新・司法試験基本書まとめwiki―民法(総則)

民法(総則)
このページで紹介される基本書の多くは、民法全範囲をカバーすることが予定されているものの、未だ他の分野は執筆段階にとどまるものである。
※備考:平成18年法人部分の改正(平成20年12月1日施行。【法】)

【基本書】
〔メジャー〕
【法】佐久間毅『民法の基礎1 総則』有斐閣(2008年3月・第3版)……著者は京都大学教授であるが、東大の指定教科書にもなった総則の決定本。基礎という名の通り、判例の立場を中心にわかりやすい説明。その一方、補論では緻密な論理展開で、かなり高度な議論が展開される。

【法】山本敬三『民法講義I 総則』有斐閣(2011年6月・第3版)……京大教授。684ページと、総則分野の本ではかなりのボリューム。といっても、図を多用しているため、本文の量は他の本よりやや多い程度。特に錯誤論の整理に関して、非常に評価が高い。好評の要件事実表をさらに進化させた規範構造表を新設。

【法】四宮和夫・能見善久『民法総則(法律学講座双書)』弘文堂(2010年5月・第8版)……能見による改訂は賛否両論。分かりやすくなったとも,格調が下がったとも。オーソドックスな作りの基本書であり、今なお無難な選択肢ではある。

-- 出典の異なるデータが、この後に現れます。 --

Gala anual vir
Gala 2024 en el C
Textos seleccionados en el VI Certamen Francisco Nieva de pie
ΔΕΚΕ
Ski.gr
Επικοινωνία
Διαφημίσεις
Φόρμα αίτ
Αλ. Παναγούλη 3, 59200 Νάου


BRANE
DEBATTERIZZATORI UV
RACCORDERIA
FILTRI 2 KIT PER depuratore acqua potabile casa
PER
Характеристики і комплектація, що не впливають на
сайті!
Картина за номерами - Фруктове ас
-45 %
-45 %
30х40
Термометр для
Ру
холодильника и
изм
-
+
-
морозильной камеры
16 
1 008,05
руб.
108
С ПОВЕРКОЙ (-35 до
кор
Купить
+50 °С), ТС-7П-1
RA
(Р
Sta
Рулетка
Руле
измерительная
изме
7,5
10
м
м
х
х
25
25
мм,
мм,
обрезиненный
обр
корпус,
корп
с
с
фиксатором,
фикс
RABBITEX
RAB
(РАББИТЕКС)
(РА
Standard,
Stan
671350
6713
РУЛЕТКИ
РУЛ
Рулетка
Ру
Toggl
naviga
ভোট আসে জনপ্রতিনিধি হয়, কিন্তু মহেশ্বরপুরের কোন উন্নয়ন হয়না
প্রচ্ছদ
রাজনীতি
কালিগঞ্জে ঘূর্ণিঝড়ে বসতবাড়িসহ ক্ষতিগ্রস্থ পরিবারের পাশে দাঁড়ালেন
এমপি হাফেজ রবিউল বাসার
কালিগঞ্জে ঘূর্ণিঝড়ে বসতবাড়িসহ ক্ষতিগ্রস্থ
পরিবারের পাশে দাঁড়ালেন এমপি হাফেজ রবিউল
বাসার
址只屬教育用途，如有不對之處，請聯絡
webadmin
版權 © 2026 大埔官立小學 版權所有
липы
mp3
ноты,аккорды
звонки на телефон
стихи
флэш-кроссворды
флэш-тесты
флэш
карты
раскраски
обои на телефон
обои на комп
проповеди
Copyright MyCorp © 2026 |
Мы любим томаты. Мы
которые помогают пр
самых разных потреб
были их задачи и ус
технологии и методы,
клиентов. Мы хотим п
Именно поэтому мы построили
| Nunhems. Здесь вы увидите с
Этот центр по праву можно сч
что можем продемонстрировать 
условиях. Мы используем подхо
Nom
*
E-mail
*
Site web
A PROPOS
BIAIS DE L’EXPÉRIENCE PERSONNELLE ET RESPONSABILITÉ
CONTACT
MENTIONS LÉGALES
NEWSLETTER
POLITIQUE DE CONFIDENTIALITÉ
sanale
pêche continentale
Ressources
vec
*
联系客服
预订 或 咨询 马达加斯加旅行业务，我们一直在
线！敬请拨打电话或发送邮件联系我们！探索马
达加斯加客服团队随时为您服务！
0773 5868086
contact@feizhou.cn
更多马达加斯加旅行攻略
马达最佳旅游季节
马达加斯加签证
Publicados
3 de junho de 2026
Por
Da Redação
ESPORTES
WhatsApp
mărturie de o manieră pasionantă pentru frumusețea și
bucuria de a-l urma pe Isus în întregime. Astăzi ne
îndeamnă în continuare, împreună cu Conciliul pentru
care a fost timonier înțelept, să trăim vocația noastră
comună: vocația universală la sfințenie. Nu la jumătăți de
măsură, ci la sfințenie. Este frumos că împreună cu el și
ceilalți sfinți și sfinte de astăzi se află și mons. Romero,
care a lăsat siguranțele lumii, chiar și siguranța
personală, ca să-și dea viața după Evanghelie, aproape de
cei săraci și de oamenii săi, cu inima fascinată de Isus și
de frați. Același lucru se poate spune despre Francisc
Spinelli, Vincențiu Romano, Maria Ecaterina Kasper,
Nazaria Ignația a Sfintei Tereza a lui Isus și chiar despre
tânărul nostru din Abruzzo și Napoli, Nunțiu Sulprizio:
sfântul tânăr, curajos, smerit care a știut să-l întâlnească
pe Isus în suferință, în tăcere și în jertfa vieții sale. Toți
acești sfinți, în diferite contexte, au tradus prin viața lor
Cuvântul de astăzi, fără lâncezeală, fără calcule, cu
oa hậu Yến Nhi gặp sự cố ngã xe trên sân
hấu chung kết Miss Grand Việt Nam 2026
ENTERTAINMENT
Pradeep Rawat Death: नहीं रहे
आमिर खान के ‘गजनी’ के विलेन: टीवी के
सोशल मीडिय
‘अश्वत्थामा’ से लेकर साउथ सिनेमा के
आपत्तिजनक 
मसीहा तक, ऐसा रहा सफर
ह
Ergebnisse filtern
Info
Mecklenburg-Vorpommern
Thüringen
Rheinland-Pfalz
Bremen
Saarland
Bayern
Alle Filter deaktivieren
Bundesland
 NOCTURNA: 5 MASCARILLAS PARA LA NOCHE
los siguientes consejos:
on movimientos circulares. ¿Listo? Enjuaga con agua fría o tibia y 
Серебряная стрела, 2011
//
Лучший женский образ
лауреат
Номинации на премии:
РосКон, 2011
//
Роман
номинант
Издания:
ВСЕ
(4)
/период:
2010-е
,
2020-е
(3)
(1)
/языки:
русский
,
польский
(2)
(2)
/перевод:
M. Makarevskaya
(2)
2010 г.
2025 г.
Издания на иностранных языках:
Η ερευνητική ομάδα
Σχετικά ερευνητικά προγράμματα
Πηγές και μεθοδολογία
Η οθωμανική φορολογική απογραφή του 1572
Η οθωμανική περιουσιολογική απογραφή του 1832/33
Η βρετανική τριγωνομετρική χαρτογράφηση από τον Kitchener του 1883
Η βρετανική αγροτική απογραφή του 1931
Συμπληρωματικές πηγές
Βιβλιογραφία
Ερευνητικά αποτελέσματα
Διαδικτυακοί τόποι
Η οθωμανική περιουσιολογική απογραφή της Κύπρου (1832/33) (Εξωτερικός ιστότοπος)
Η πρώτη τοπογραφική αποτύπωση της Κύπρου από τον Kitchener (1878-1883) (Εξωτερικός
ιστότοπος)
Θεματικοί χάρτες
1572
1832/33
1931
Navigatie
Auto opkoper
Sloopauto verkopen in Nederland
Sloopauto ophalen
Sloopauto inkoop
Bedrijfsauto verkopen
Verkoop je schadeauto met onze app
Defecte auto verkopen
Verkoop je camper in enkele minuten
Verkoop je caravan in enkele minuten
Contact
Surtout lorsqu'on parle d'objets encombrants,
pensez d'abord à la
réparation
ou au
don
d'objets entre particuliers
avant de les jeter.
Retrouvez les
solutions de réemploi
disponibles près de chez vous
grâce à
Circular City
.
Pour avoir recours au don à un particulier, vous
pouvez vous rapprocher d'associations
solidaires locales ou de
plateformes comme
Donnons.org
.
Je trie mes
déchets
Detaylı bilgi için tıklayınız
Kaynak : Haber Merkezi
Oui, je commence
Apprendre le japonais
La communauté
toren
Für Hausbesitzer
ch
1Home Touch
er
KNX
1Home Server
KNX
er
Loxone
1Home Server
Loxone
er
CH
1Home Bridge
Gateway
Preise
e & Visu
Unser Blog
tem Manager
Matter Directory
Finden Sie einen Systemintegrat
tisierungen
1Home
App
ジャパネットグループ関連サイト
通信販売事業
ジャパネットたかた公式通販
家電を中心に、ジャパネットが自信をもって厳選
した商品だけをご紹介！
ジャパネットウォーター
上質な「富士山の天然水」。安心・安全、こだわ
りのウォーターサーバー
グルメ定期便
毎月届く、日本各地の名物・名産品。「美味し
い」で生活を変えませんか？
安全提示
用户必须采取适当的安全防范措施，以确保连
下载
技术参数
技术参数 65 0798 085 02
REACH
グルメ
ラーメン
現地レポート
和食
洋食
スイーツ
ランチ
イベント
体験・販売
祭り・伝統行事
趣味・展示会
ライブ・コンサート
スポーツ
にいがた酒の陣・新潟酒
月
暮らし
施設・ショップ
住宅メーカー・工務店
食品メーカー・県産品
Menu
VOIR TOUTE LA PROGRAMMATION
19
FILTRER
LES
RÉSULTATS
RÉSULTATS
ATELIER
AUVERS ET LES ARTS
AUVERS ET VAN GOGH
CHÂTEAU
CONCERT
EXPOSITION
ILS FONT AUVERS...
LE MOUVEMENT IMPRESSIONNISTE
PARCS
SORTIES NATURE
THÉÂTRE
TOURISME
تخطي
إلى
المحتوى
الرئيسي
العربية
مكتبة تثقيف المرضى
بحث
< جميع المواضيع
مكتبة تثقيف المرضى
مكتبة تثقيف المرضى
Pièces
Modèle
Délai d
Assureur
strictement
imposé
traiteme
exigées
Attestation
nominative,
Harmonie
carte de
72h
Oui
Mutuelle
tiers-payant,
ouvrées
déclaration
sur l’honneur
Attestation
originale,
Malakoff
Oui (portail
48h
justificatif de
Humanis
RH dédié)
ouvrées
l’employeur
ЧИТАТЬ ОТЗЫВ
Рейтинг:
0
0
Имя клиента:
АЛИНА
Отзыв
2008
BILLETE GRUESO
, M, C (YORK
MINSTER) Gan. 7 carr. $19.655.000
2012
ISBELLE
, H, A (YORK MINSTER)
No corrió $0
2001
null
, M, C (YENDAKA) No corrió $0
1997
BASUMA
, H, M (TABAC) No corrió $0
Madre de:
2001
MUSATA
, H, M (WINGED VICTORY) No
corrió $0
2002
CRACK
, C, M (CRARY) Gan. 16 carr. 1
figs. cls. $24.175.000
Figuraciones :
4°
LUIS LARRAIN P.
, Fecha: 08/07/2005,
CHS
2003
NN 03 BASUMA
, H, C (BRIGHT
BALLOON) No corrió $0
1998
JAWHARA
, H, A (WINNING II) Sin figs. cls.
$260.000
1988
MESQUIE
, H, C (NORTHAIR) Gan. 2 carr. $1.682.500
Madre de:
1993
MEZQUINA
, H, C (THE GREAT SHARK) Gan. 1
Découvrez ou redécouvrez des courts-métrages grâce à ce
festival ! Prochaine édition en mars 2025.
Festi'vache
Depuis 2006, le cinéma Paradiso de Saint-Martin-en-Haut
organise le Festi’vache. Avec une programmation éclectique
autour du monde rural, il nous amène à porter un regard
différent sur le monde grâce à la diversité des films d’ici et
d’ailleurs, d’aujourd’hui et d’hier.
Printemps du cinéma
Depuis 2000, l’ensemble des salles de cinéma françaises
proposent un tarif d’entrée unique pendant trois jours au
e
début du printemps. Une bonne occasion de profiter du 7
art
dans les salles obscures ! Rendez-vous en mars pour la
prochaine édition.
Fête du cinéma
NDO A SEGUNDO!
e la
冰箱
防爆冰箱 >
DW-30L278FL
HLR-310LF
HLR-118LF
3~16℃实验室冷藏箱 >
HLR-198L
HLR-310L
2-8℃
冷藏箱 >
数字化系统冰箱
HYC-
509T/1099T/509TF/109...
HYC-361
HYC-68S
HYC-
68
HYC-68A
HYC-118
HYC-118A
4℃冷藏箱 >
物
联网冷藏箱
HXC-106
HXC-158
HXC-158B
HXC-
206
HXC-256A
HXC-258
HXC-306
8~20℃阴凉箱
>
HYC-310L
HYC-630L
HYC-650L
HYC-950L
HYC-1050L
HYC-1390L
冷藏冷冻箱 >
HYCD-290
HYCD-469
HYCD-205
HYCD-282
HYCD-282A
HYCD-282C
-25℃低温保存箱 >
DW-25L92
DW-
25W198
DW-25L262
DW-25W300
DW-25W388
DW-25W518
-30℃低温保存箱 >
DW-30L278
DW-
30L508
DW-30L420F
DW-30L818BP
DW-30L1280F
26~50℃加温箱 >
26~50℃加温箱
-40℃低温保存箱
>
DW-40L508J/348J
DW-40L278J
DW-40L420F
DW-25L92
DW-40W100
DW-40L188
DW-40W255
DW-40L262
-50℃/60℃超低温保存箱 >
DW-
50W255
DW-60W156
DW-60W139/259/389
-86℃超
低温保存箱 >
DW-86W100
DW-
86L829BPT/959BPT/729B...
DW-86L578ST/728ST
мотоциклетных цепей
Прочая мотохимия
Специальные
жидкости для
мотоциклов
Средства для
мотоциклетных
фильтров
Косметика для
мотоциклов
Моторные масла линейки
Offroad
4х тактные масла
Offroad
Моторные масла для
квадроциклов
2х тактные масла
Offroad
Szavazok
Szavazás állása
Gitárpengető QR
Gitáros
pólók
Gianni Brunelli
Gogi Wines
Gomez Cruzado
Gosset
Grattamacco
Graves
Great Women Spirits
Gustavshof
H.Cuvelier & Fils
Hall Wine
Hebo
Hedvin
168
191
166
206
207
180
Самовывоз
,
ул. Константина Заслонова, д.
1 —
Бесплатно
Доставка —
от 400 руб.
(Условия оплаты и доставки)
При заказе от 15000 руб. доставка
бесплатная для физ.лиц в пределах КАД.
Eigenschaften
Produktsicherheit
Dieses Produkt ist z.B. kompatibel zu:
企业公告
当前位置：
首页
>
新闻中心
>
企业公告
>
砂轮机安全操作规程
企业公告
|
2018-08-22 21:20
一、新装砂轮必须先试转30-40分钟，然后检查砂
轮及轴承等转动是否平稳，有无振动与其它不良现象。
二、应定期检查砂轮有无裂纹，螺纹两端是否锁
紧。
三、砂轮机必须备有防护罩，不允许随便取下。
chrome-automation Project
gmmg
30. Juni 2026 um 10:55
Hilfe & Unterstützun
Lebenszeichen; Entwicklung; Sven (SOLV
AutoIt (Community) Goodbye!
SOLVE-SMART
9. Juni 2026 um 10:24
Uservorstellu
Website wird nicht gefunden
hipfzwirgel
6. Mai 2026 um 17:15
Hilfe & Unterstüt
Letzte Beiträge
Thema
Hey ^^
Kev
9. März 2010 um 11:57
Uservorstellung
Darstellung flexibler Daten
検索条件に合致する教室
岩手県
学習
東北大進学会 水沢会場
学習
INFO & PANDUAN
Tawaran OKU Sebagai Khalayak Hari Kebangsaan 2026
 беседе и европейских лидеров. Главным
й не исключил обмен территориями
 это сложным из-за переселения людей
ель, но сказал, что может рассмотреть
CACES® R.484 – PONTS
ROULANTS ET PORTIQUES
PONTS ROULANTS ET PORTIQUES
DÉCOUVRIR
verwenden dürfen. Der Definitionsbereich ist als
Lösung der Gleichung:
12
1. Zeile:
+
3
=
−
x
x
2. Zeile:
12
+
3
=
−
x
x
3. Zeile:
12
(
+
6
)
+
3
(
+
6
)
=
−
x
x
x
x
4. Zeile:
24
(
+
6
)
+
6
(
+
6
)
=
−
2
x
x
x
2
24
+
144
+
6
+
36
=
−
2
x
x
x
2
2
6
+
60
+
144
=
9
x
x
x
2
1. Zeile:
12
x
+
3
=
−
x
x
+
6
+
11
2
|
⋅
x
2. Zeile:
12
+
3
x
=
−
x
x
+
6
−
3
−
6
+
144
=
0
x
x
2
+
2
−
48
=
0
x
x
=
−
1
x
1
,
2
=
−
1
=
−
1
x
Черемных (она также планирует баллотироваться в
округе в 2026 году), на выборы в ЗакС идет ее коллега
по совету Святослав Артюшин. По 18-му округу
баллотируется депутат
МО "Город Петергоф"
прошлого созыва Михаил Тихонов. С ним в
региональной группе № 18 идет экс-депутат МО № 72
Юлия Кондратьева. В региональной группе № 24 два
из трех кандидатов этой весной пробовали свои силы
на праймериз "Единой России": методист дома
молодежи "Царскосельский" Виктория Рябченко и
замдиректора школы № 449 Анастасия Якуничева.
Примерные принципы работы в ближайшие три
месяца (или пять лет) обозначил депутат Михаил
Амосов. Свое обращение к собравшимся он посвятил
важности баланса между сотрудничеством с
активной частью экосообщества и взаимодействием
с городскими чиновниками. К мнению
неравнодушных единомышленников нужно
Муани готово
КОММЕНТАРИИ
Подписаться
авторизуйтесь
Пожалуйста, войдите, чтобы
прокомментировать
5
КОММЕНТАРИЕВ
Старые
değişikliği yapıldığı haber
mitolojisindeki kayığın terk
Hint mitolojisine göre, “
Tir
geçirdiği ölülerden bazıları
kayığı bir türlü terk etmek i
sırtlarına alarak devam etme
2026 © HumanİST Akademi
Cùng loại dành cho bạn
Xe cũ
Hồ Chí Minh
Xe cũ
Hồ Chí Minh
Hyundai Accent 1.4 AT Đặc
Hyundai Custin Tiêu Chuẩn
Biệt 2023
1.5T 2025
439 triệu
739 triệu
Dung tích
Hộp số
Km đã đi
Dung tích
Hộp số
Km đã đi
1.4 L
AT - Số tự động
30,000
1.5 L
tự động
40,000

かなり詳細な議論にわたる個所もあり、横書き430頁と最近の体系書の中では厚い方であるといえる。

〔その他〕
【法】河上正二『民法総則講義』日本評論社(2007年11月)……東北大教授をへて東大教授。法セミ連載を単行本化。ローマ法の歴史を踏まえて民法総則を解説する。判例よりも性質論に厚く、示唆に富む。専門分野である消費者契約、約款論の記述に特徴がある。634ページという山本に次ぐ厚さだがヤマケイがレジュメ調に整理しているのに対してこちらは比較法的な法制史、立法段階での見解など歴史的な学説展開を重視し説明が重厚。入門本として『民法学入門―民法総則講義・序論』日本評論社(2009年4月・第2版)。

【法】中舎寛樹『民法総則』日本評論社(2010年9月)……条文からスタート。丁寧な解釈。

潮見佳男『民法総則講義』有斐閣(2005年4月)……講義レジュメが元。B5サイズだが500頁超で内容・量ともに重厚。ケースメソッド。初学者向けとされているが内容は高度。要件事実への配慮もなされている。

【法】野村豊弘『民法I 序論・民法総則』有斐閣(2013年3月・第3版)……東大系。シンプル。物足りない感はあるかも。キーワードのまとめがあり,確認に便利。

【法】平野裕之『民法総則(民法講義シリーズ1)』日本評論社(2011年12月・第3版)……詳細。民法総合シリーズへ統合されないまま改訂された。

辻正美『民法総則』成文堂(1999年4月)……遺作。京大学派が補訂。本質論重視,判例や既存の学説を踏まえつつも鋭い問題指摘。

四宮和夫『民法総則(法律学講座双書)』弘文堂(1986年・第4版)……通称四宮旧版。能見が改訂する直近の版。「四宮」として基本書で引用される方。(現行の方は「四宮・能見」)。債権法で平井が我妻説にアンチテーゼを提起したのに対し、四宮はこの本で我妻説を批判し有力説を築いた。薄いが内容は圧倒的な濃さ。なお、能見教授が法人法の改正について補訂した第4版補正版については弘文堂でOD版として現在も入手可能。

【法】石田穣『民法総則(民法大系(1))』信山社(2014年11月)……

【法】藤岡康宏『民法講義I 民法総論』信山社(2015年1月)……

☆【法】新井誠・岸本雄次郎『民法総則』日本評論社(2015年3月予定)……


【入門書】
【法】池田真朗『スタートライン民法総論』日本評論社(2011年12月・第2版)……基本的には総則の入門書だが、最初に物権や債権等の概観を記述にいれてるため、読みやすい。